STATEMENT OF CLAIM: Claim of the Boston and Maine Railroad that the unsettled claim, herein set forth, which has been declined by the highest officer of the Carrier designated to handle such matters, is without merit and should be denied. The claim reads:

That work equipment operators A. A. Purdy, G. C. Height, A. Bourgault and other work equipment operators who might be similarly affected, be reimbursed at overtime rates of pay for the difference between their established meal period of thirty minutes (12:00 Noon to 12:30 P. M.) and any meal period in excess of thirty minutes which they are ordered to take under the terms of Mr. Healey's directives of February 27, 1950 and March 16, 1950 for each day such a situation exists, or has existed, commencing with March 14, 1950 and continuing for such period as the directives are in effect or a settlement is made in the matter which is satisfactory to all concerned.

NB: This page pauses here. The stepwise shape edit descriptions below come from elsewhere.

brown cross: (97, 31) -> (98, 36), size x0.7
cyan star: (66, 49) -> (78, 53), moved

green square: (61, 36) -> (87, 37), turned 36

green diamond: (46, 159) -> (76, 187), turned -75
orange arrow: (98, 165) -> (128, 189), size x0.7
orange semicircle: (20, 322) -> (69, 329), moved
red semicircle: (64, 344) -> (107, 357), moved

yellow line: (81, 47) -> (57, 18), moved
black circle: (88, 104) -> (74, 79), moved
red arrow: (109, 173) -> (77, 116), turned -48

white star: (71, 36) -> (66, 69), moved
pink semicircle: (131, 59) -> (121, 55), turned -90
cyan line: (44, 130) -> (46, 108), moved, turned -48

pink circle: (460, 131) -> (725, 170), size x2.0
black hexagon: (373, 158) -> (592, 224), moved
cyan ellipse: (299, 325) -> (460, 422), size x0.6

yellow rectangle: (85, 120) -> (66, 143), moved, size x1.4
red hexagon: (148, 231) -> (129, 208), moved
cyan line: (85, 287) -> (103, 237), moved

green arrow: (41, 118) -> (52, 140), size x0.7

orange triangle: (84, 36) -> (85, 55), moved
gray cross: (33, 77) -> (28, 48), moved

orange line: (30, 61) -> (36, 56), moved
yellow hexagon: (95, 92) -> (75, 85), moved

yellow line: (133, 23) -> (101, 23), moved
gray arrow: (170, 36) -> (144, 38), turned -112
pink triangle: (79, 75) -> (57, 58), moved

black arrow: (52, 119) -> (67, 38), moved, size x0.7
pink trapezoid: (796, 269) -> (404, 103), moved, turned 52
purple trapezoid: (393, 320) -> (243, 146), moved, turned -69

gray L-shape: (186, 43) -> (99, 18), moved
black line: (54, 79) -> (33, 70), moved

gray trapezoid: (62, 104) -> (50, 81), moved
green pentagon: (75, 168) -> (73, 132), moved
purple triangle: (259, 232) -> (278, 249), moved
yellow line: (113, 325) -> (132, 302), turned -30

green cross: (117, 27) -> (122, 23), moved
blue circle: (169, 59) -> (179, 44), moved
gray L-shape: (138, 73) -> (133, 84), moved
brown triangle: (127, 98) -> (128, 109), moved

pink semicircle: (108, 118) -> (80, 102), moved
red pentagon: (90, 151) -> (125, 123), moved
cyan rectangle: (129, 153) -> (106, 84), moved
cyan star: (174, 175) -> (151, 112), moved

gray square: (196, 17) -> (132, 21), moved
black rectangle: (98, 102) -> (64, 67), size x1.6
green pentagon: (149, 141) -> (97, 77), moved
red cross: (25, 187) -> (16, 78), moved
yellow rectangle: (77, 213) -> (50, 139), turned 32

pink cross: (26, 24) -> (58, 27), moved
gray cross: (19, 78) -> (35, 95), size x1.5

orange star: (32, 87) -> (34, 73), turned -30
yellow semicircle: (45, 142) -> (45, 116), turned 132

CARRIER'S STATEMENT OF FACTS: The controlling agreement between the parties to this docket became effective May 15, 1942. On May 22, 1942 Bridge and Building Supervisor F. R. Spofford caused the following notice to be issued:

"CRANE ENGINEERS: When on gasoline cranes the starting time for these men will be thirty minutes in advance of the starting time of the crew with which they are working unless other arrangements are made. They will be allowed thirty minutes to put crane up for the night, make secure, etc., after crane reaches point where it is to put up. When on steam cranes, the starting time for these men will be one hour in advance of te starting time of the crew with which they are working, unless other arrangements are made. They will be allowed thirty minutes to put crane up for the night, make secure, etc., after crane reaches point at which it is put up. All crane engineers will take a noon period to correspond with the crew with which they are working unless other arrangements are made."


The practice outlined in notice above was in effect on all cranes until September 8, 1949, when it was found expedient to establish a new headquarters and working hours for cranes and other equipment at Salem, Mass., as a result of which a few bulletin notices were posted containing specific hours of service.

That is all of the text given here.